RMSE on test set: 8.508


In [65]:
# comparing rf model to individual model columns excluding observed
for m in train_df.drop(columns=["observed"]).columns:
    print(f"RMSE for {m}: {np.sqrt(mean_squared_error(test_df['observed'], test_df[m])):.3f}")

RMSE for ACCESS-CM2: 10.764
RMSE for ACCESS-ESM1-5: 10.847
RMSE for AWI-ESM-1-1-LR: 11.187
RMSE for BCC-CSM2-MR: 10.796
RMSE for BCC-ESM1: 10.432
RMSE for CMCC-CM2-HR4: 10.565
RMSE for CMCC-CM2-SR5: 11.285
RMSE for CMCC-ESM2: 11.129
RMSE for CanESM5: 10.638
RMSE for EC-Earth3-Veg-LR: 10.299
RMSE for FGOALS-g3: 9.565
RMSE for GFDL-CM4: 10.401
RMSE for INM-CM4-8: 11.691
RMSE for INM-CM5-0: 12.060
RMSE for KIOST-ESM: 9.410
RMSE for MIROC6: 11.498
RMSE for MPI-ESM-1-2-HAM: 11.043
RMSE for MPI-ESM1-2-HR: 9.770
RMSE for MPI-ESM1-2-LR: 10.053
RMSE for MRI-ESM2-0: 9.844
RMSE for NESM3: 9.694
RMSE for NorESM2-LM: 10.331
RMSE for NorESM2-MM: 10.660
RMSE for SAM0-UNICON: 11.527
RMSE for TaiESM1: 11.473


## Part 2:

### Preparation for deploying model next week

***NOTE: Complete Question 4 (`Milestone3-task4.ipynb`) from the milestone 3 before coming here***

We’ve found the best hyperparameter settings with MLlib (from the Question 4 from milestone3), here we then use the same hyperparameters to train a scikit-learn model. 

In [66]:
# Just replace ___ with the numbers you found from Milestone3-task4.ipynb
model = RandomForestRegressor(n_estimators=100, max_depth=5, bootstrap=True, random_state=123)
model.fit(X_train, y_train)

In [69]:
print(f"Train RMSE: {mean_squared_error(y_train, model.predict(X_train), squared=False):.2f}")
print(f" Test RMSE: {mean_squared_error(y_test, model.predict(X_test), squared=False):.2f}")

Train RMSE: 7.93
 Test RMSE: 8.51


In [70]:
# ready to deploy
# where this model is saved?
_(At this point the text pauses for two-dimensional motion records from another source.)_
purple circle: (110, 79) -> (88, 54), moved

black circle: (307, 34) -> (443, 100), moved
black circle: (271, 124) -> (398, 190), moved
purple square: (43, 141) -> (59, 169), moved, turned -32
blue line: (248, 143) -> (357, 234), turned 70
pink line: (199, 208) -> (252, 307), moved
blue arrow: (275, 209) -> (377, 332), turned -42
Understand the concept of relative path.
dump(model, "model.joblib")

['model.joblib']

In [75]:
# import boto3
# s3 = boto3.resource('s3')
# ### your bucket details s3://mdsfinal/output/
# s3.meta.client.upload_file('model.joblib',## your local file path
#                            'mdsfinal', ## your s3 bucket
#                            'output/model.joblib') ## the key within the S3 bucket, you can also think this as your file path followed by bucket name
wr.s3.upload(local_file='model.joblib', path='s3://mds-525-group-15/output/model.joblib')

***Upload model.joblib to s3 under output folder. You choose how you want to upload it (using CLI, SDK, or web console).*** Web console is also completely fine as it is a small file.